By using microbial cellulose that our team provided, the University of Edinburgh team was able to check the binding affinities of a cellulose binding domain (CBD) to the cellulose to see whether microbial cellulose-based biosensors are feasible. Our bioHYDRA project involved testing processed and unprocessed cellulose, and we sent the Edinburgh team a sample of each. This allowed the Edinburgh team to see if there is an advantage to the processing for their applications, and, since our future work includes expressing CBDs on spore coats, the processed sheets will be better for our applications as well. The CBD they tested was BBa_K1321357, which is sfGFP fused to CBDcex and driven by LacI. They chose this BioBrick because it was in the distribution kit and was already well-enough characterized to ensure that the only variable they tested was whether the sheets were processed. The data they provided shows that less protein dissociation occurred from the processed sheets.

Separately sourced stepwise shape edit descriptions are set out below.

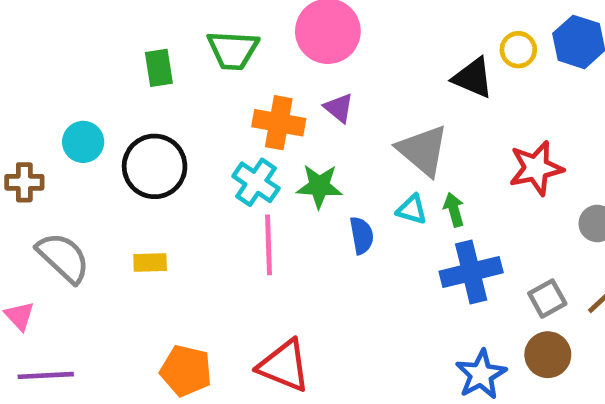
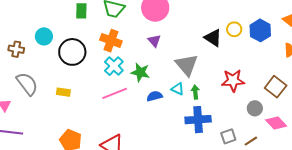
orange cross: (279, 123) -> (111, 41), moved
blue semicircle: (362, 235) -> (155, 96), turned -105
pink line: (268, 245) -> (115, 93), turned 60

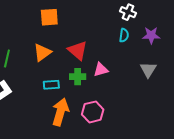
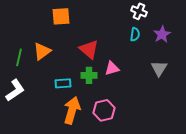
purple star: (151, 35) -> (162, 34), turned -30
orange triangle: (42, 52) -> (42, 51), moved

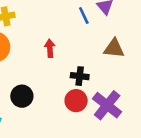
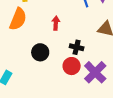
black circle: (22, 96) -> (40, 52), moved

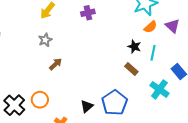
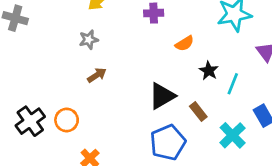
orange semicircle: (151, 27) -> (185, 43), moved
brown rectangle: (131, 69) -> (198, 112), moved
black triangle: (87, 106) -> (162, 96), moved, size x1.5

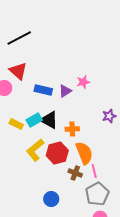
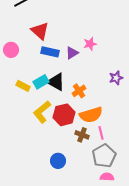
red triangle: (18, 71) -> (40, 31), moved
orange cross: (72, 129) -> (79, 91), turned -32
orange semicircle: (84, 153) -> (91, 115), turned 95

Beyond the Bench: Despite the time zone difference, we held several skype meetings throughout the summer to discuss our collaborations and get to know each other. We also got together early on during the summer, sharing our enthusiasm over IGEM and the potential collaboration between the two teams. To celebrate our collaboration, the Edinburgh team baked an IGEM cake when we had a joint party with Brooke and Liusahd in California at the beginning of the summer!
For the collaboration, the Edinburg IGEM 2015 used the BBa_K321357, which is an sfGFP fused to the cellulose binding domain CBDcex transcriptionally activated by Lacl. Since the CBDcex is attached to a fluorescence, sfGFP, the strength of the binding affinity is correlated with the absorbance level. The y-axis measures the absorbance in relative fluorescent unit while the x-axis is the time incubation. Although there is large error bar, there is a distinguishable difference between the binding affinity of the CBD onto the cellulose unprocessed and processed sheet. The high absorbance for the processed sheet indicates that the CBD binds more effectively than the unprocessed sheet. This experiment will be repeated in the near future.